WHAT IS EXPECTED
Your answer should consist only of the line with "nécessaire pour réussir" and the lines after it, reproduced exactly through the end of the entries below.

___ STUDY MATERIAL

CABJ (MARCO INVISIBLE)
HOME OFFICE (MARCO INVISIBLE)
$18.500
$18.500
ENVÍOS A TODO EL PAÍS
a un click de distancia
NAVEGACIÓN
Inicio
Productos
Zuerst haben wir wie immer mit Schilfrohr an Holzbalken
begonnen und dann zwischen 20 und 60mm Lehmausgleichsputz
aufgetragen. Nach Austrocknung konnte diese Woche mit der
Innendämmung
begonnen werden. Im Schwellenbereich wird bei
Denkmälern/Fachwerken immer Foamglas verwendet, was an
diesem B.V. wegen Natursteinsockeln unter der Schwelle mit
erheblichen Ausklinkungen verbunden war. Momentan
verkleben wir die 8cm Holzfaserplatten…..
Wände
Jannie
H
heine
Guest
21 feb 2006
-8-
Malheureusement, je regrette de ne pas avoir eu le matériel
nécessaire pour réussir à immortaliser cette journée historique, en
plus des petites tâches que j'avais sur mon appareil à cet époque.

______

TASK RESPONSE
nécessaire pour réussir à immortaliser cette journée historique, en
plus des petites tâches que j'avais sur mon appareil à cet époque.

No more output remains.